These criteria are on top of the requirements that employer contributions to the MEPP be fixed under a collective agreement, and that the plan permit the reduction of benefits. A pension plan will not be able to provide both DB pensions and target benefit pensions, except where permitted by the regulations.

Section 26 of the PBA will be amended to clarify that notices regarding reductions to target benefits must be provided to members, even if agreed to by the relevant trade union. The regulations may contain specific requirements for notices provided by target benefit plans.

A new provision will be added to the PBA to provide for the conversion of an existing MEPP into a target benefit plan where the conversion is proposed by way of an amendment to the pension plan. A prescribed notice of the conversion must be provided to members, former members, retired members and other persons entitled to benefits under the MEPP, as well as to the participating employers and the trade union that represents the members. The Superintendent must also receive a notice. The administrator of the MEPP will be required to consult in good faith with the trade unions that represent members of the MEPP. If the legislative criteria (including additional conditions to be prescribed by regulation) are satisfied, the Superintendent will be required to consent to the conversion.

Upon conversion, if the pension plan has a solvency deficiency, the special payments to fund the deficiency may be cancelled if prescribed conditions are satisfied.

Although not contained in Bill 177, based on the government’s announcement regarding the funding rules for MEPPs, discussed in more detail in our prior FTR Now referred to above, it is expected that a MEPP that qualifies as a target benefit plan will be exempt from solvency funding. Once again, further details regarding the new funding regime as applicable to MEPPs and target benefit plans will be set out in yet to be released regulations.

Bill 177 also amends the PBA wind up provisions in respect of MEPPs. In particular, section 75 of the PBA will be amended to provide that MEPPs established pursuant to a collective agreement or a trust agreement are not required to fund amounts on wind up other than contributions due or accrued but not yet made to the pension plan.

Registry for Missing Beneficiaries

Bill 177 introduces a new registry for missing beneficiaries. The purpose of the registry will be to help beneficiaries identify entitlements to benefits or payments they are owed under pension plans. The amendments do not create a mechanism to permit administrators to transfer the liabilities of missing members to a fund and provide relief from the ongoing obligation to maintain the benefit for that member under the pension plan.

Once in force, the new electronic registry will be maintained by the Superintendent and administrators of Ontario registered pension plans will be required to give notice to the Superintendent if a beneficiary cannot be located. An administrator’s notice must be in the form and include information (including personal information of the beneficiary) as may be specified by the Superintendent.

The Superintendent will be responsible for recording information regarding the beneficiary in the registry. If an administrator locates a missing beneficiary, the administrator will be required to notify the Superintendent so that the registry can be updated.

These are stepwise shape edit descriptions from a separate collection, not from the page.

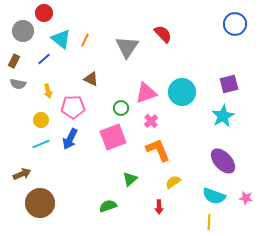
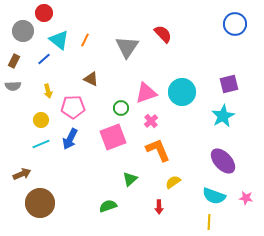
cyan triangle: moved 2 px left, 1 px down
gray semicircle: moved 5 px left, 2 px down; rotated 14 degrees counterclockwise
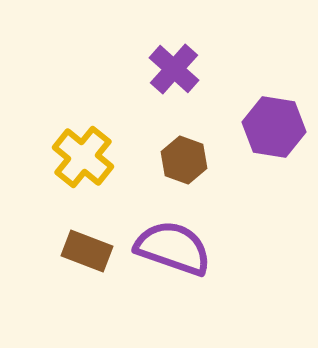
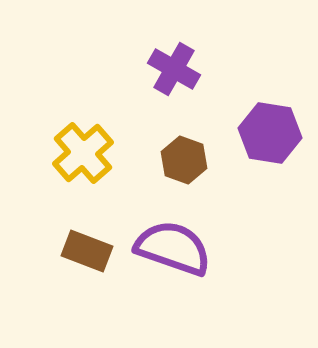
purple cross: rotated 12 degrees counterclockwise
purple hexagon: moved 4 px left, 6 px down
yellow cross: moved 4 px up; rotated 10 degrees clockwise
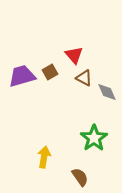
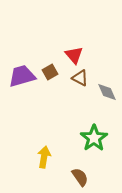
brown triangle: moved 4 px left
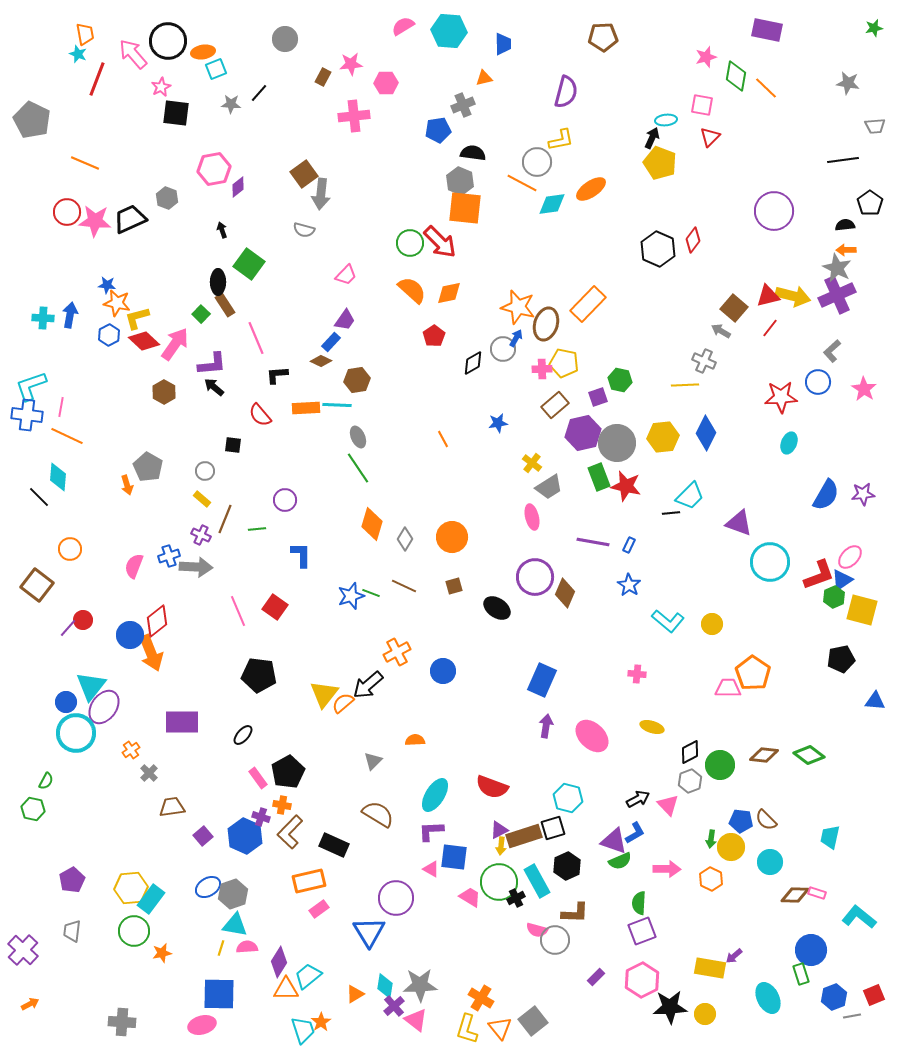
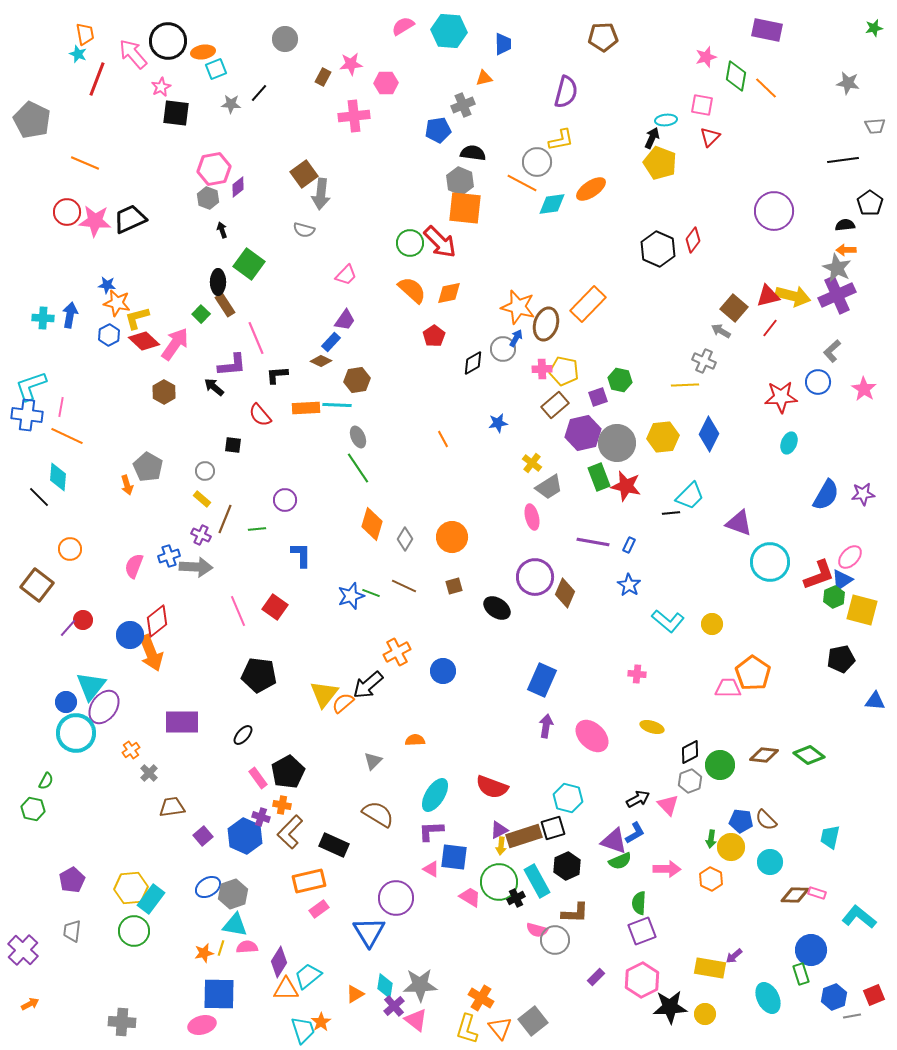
gray hexagon at (167, 198): moved 41 px right
yellow pentagon at (564, 363): moved 8 px down
purple L-shape at (212, 364): moved 20 px right, 1 px down
blue diamond at (706, 433): moved 3 px right, 1 px down
orange star at (162, 953): moved 42 px right
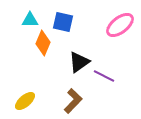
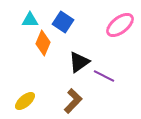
blue square: rotated 20 degrees clockwise
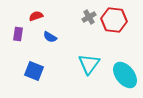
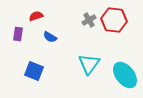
gray cross: moved 3 px down
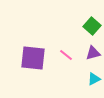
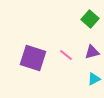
green square: moved 2 px left, 7 px up
purple triangle: moved 1 px left, 1 px up
purple square: rotated 12 degrees clockwise
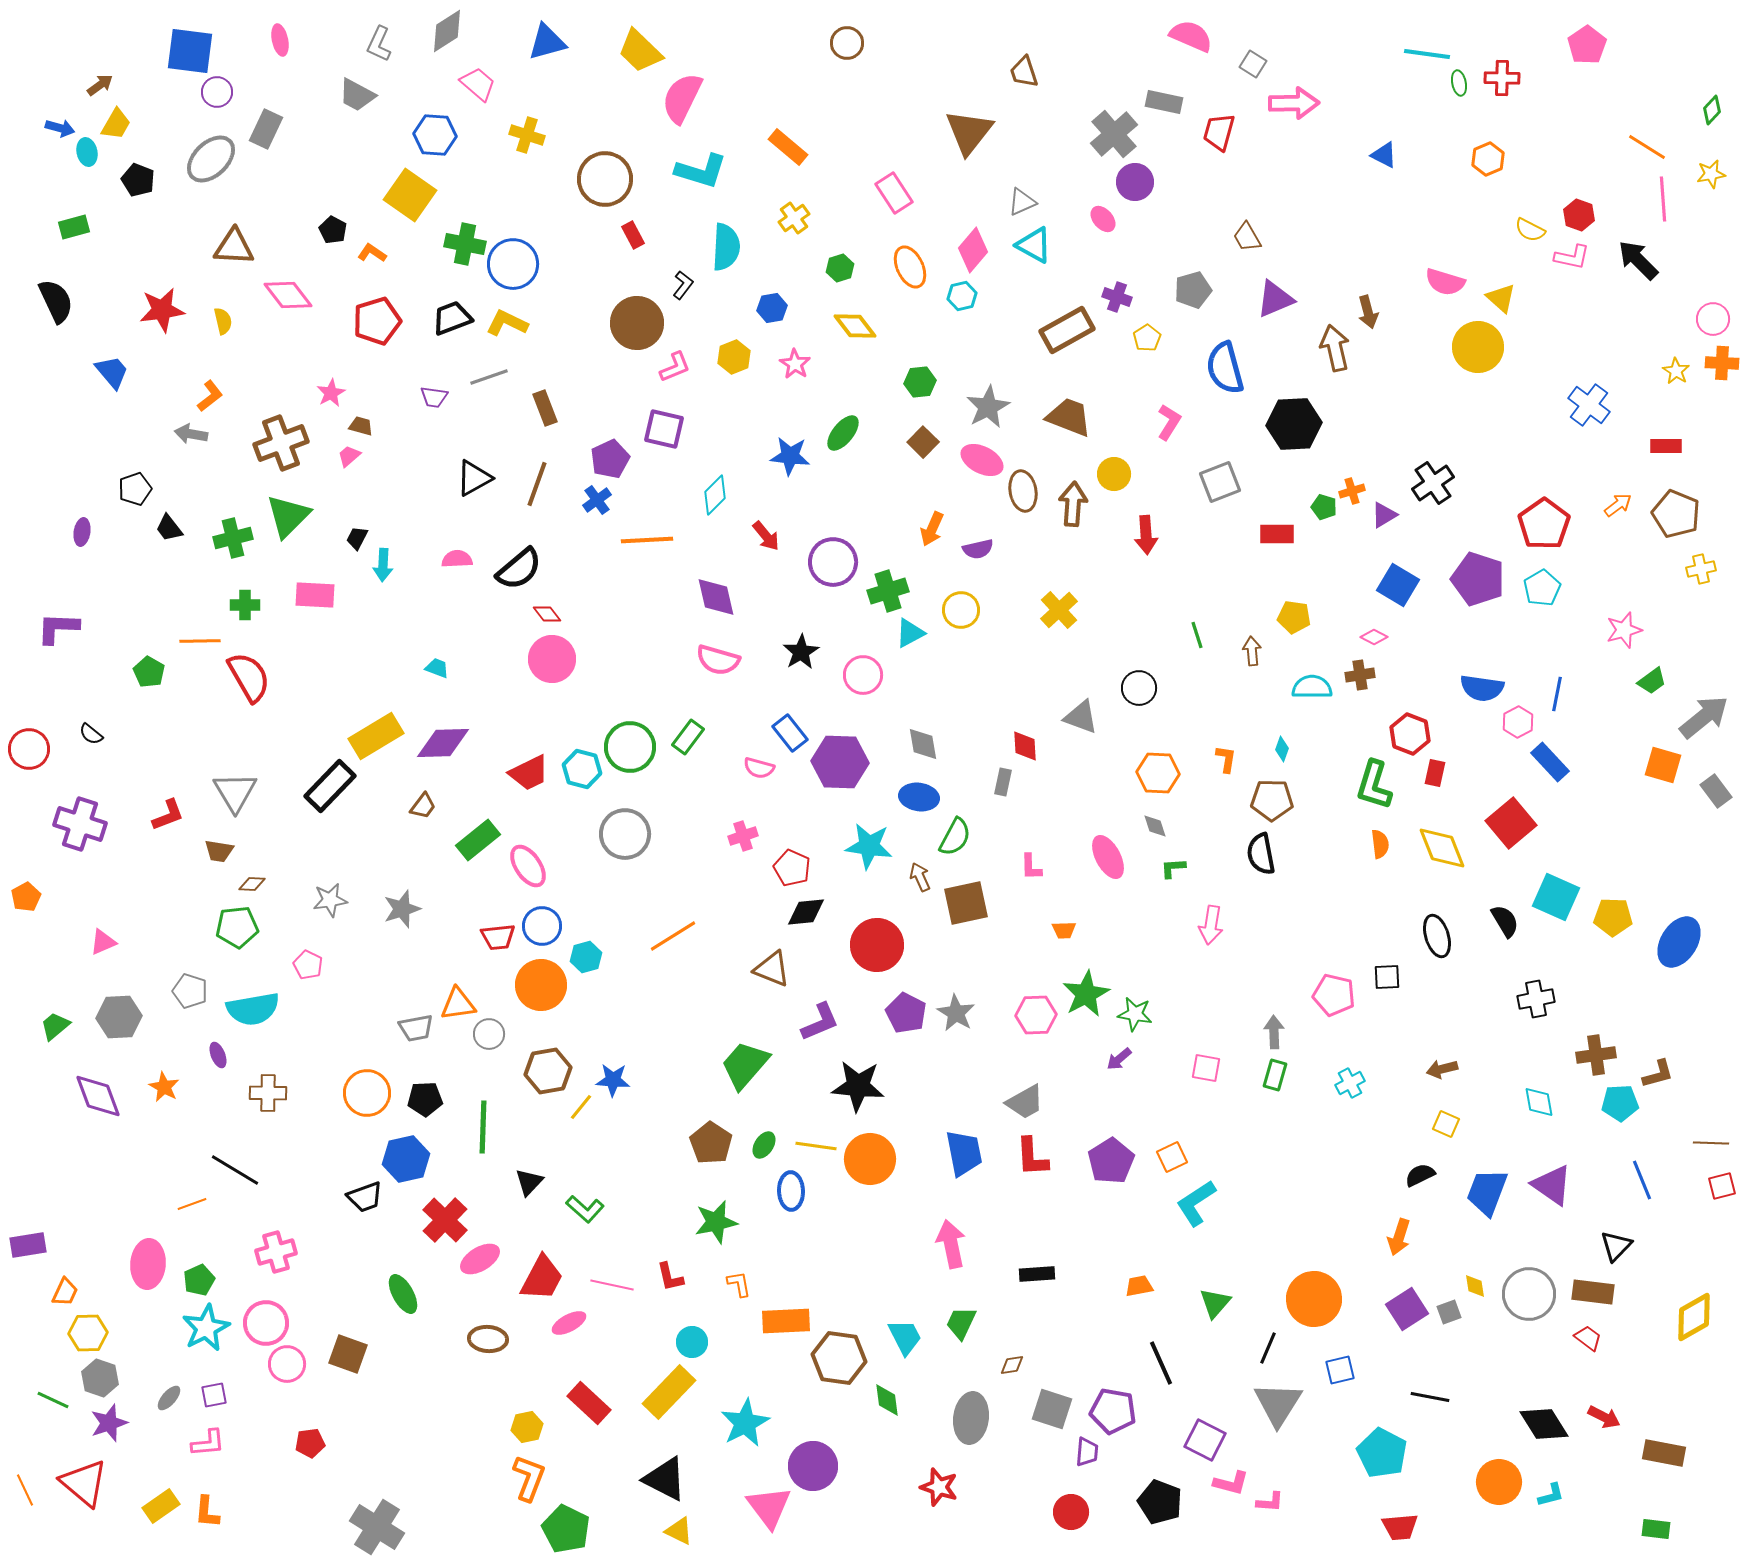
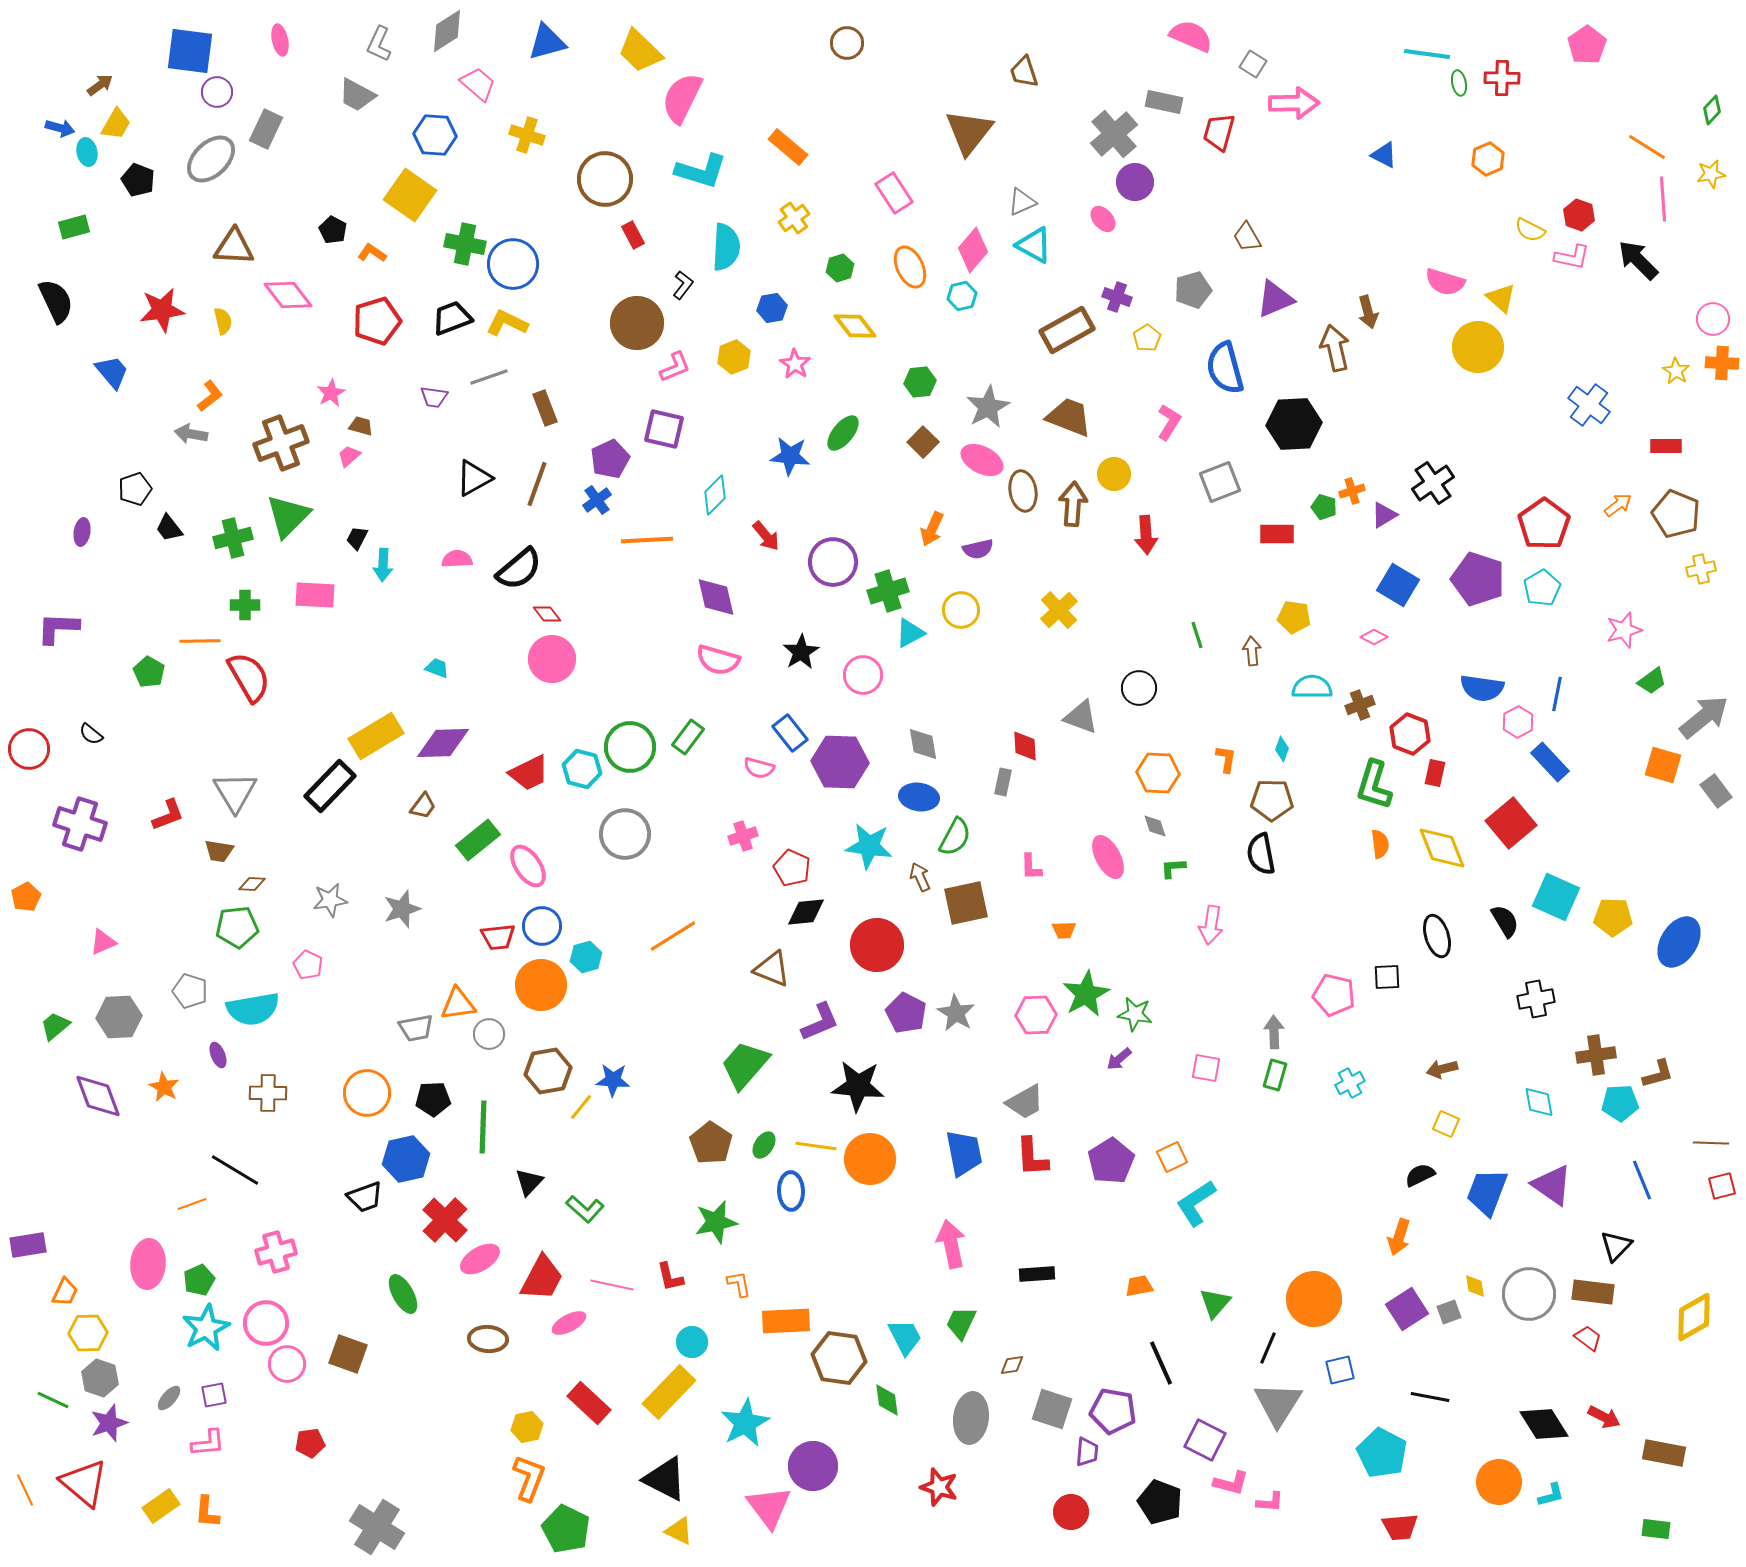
brown cross at (1360, 675): moved 30 px down; rotated 12 degrees counterclockwise
black pentagon at (425, 1099): moved 8 px right
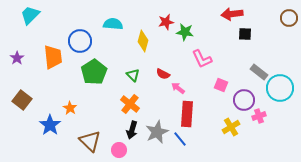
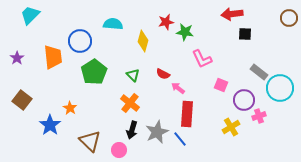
orange cross: moved 1 px up
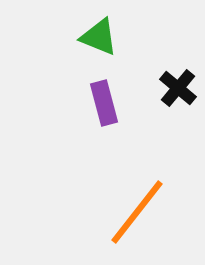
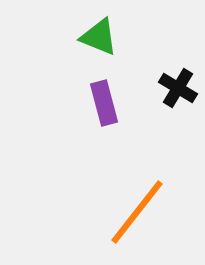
black cross: rotated 9 degrees counterclockwise
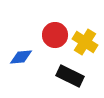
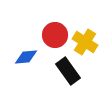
blue diamond: moved 5 px right
black rectangle: moved 2 px left, 5 px up; rotated 28 degrees clockwise
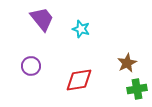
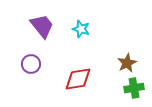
purple trapezoid: moved 7 px down
purple circle: moved 2 px up
red diamond: moved 1 px left, 1 px up
green cross: moved 3 px left, 1 px up
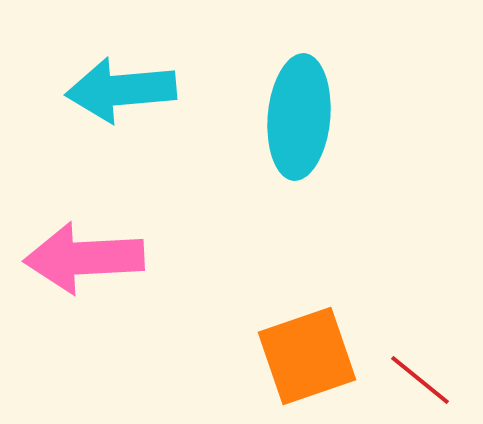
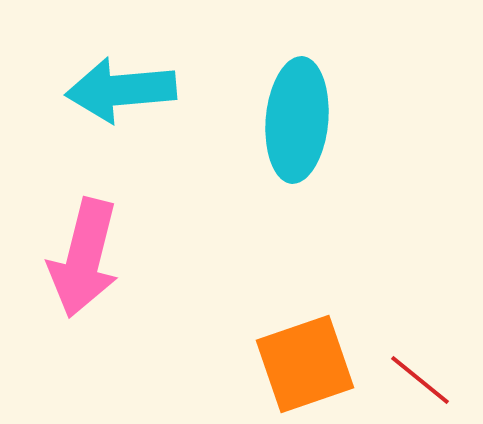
cyan ellipse: moved 2 px left, 3 px down
pink arrow: rotated 73 degrees counterclockwise
orange square: moved 2 px left, 8 px down
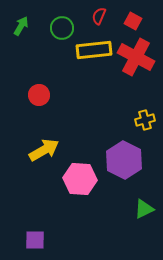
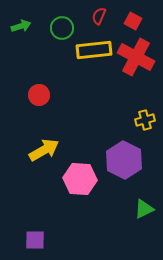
green arrow: rotated 42 degrees clockwise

A person will be able to request, in the prescribed form, that the Superintendent determine if the person (or an individual they represent) is a person listed on the registry with possible benefit entitlements under a pension plan.

The new provisions regarding the registry are supported by recent policies issued by the Superintendent with respect to searching for missing beneficiaries (policy A300-900 – Searching for Plan Beneficiaries, and A300-901 – Waiver of Biennial Statements for Missing Former and Retired Members). The policies, reviewed in greater detail in our FTR Now dated November 16, 2017, set out steps that a pension plan administrator can take to search for missing beneficiaries and establish that prudent steps have been taken, such that the beneficiary can be declared missing. Where it is a retired member or former member who is missing, the plan administrator can now apply to the Superintendent for a waiver of the obligation to provide biennial statements to such members if the administrator establishes that prudent steps have been taken and exhausted.

Updating the New Face of Pension Regulation in Ontario

Bill 177 amends the Financial Services Regulatory Authority of Ontario Act, 2016 (the FSRA Act) to, among other things, provide the Financial Services Regulatory Authority (FSRA) with rule-making authority over certain matters.

For pension purposes, FSRA will be permitted to make rules respecting fees, levies, sector assessments and other charges that FSRA may impose, including for filing, for applications for registrations, in respect of compliance reviews and audits, and in connection with other work FSRA undertakes. FSRA will not have rule-making authority over administrative penalties.  Proposed rules are subject to approval by the Minister of Finance, and must adhere to certain requirements regarding notice to and comments from the public.

FSRA may collect and enforce the payment of fees, levies, sector assessments and other charges as may be established by a rule of FSRA. While FSRA’s revenues are to be used for carrying out its work, and do not form part of the overall government’s Consolidated Revenue Fund (the CRF), FSRA is required to pay into the CRF amounts received pursuant to an order or a settlement and from administrative penalties, subject to exceptions provided by regulation.

Bill 177 also enacts the Financial Services Tribunal Act, 2017 (the FST Act) which continues the Financial Services Tribunal (FST). In certain cases, the FST will be permitted to refuse to hear a matter and terminate a proceeding, where the FST is satisfied the proceeding is frivolous and vexatious. In such cases, the FST Act specifically provides the FST with the ability to make a costs order.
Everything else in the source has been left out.